У него кабинет другой. Размерами не больше, но атмосферой совсем отличный. Он в тёмных, благородных тонах, отчего кажется солидней. Плюс стол, конечно, не заоблачно дорогой, но красивый и недешёвый. Стильный канцелярский набор, ноутбук в металлическом корпусе. Шикарное кресло хозяина и два чуть попроще для посетителей. Два деревянных шкафа, тумбочка с цветами. На стенах несколько стильных абстрактных фотографий в рамочках. А над креслом адепта большое чёрно-белое фото, где человек десять, судя по виду — иностранцы, позируют, сдержанно улыбаясь, сконцентрировавшись вокруг небольшого, пожилого мужчины с точёными чертами лица, который, судя по всему, у них главный. «Отец русской демократии», – почему-то всплывает у меня в голове.

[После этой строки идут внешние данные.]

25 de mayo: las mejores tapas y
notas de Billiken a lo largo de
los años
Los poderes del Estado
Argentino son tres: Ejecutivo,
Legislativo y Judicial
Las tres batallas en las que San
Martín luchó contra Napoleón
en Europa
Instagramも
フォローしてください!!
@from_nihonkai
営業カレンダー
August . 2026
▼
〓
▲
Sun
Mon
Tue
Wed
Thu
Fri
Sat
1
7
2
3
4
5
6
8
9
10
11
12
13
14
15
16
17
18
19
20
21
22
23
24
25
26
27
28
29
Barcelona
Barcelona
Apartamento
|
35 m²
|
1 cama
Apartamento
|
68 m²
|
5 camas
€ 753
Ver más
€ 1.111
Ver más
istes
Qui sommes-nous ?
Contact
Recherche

Всё это я, разумеется, замечаю уже по ходу дела. А сначала встречаюсь глазами с ним. Он выходит из-за стола. Крепкий, в чёрных зауженных брюках и белой рубашке. Ростом под 185. Взгляд волевой и пробирающий. «Интересно, она с ним спит?.. Наверняка», – думаю. Протягивает мне руку.
– Павел, – представляется он. И через секунду смеётся, уловив удивление на моём лице. – Это чтобы сразу снять вопросы о сходстве с сами знаете кем! – улыбаясь, говорит он. – Меня зовут Алексей, Вы уже знаете.

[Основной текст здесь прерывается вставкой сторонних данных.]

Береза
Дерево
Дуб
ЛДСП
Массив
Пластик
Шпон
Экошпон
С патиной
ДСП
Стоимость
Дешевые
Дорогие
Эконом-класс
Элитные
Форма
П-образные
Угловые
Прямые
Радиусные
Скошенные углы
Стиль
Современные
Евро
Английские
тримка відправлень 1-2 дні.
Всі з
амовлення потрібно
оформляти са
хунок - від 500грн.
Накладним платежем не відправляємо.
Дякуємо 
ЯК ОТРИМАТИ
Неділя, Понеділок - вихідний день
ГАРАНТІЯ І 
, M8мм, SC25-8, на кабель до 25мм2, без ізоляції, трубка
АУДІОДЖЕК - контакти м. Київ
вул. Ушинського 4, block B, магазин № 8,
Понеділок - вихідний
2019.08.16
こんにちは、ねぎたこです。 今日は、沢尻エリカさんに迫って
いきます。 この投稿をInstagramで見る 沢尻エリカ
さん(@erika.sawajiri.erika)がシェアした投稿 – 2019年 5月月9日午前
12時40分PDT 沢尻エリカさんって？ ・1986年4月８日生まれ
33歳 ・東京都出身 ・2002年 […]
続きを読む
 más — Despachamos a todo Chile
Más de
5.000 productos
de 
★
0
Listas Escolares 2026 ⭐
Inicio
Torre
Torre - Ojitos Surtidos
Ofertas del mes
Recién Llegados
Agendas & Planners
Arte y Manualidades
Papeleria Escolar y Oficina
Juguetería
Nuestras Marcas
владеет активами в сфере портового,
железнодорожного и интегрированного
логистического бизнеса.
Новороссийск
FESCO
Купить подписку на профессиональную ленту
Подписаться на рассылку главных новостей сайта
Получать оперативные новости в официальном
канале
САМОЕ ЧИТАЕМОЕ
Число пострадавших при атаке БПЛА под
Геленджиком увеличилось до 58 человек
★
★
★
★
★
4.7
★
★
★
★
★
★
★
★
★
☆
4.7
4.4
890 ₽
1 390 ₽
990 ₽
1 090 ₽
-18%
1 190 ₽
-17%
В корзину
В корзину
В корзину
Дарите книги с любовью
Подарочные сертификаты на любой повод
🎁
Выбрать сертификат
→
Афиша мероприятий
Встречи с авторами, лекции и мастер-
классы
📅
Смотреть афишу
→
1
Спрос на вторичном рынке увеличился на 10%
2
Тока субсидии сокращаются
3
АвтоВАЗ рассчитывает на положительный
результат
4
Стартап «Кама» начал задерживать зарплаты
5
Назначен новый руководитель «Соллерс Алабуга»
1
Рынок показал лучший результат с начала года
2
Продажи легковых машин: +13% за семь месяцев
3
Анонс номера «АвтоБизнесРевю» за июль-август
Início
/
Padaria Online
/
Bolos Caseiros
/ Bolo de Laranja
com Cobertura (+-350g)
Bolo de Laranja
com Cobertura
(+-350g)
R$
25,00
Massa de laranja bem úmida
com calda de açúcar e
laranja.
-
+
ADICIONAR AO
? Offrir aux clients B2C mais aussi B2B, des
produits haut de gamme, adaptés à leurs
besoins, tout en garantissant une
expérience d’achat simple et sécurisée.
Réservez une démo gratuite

– Но Вы и правда на него очень похожи, – говорю, присаживаясь в кресло, на которое он указал.
– Да. И я его очень уважаю. Он делает важнейшее дело, объединяя людей, создавая единое коммуникационное пространство. Всё это шаги на пути к цели...
Он недоговаривает, давая мне заподозрить масонский заговор Дурова, Цукерберга, Джобса, Дмитрия Медведева и других, радеющих за «единое коммуникационное пространство». Повисает пауза. Он явно изучает меня, накидывая свою линию поведения и будущие слова, ждёт от меня начала разговора, вопросов.
– Знаете, – начинаю, озираясь вокруг и потирая руками коленки, – честно говоря, я даже не знаю, думал ли когда-нибудь над теми вещами, которые Вы говорите в видео... Это всё так странно... научно, что ли. И в тоже время Бог... Противоречиво...
Он усмехается, получая пищу для дискуссии, я замолкаю.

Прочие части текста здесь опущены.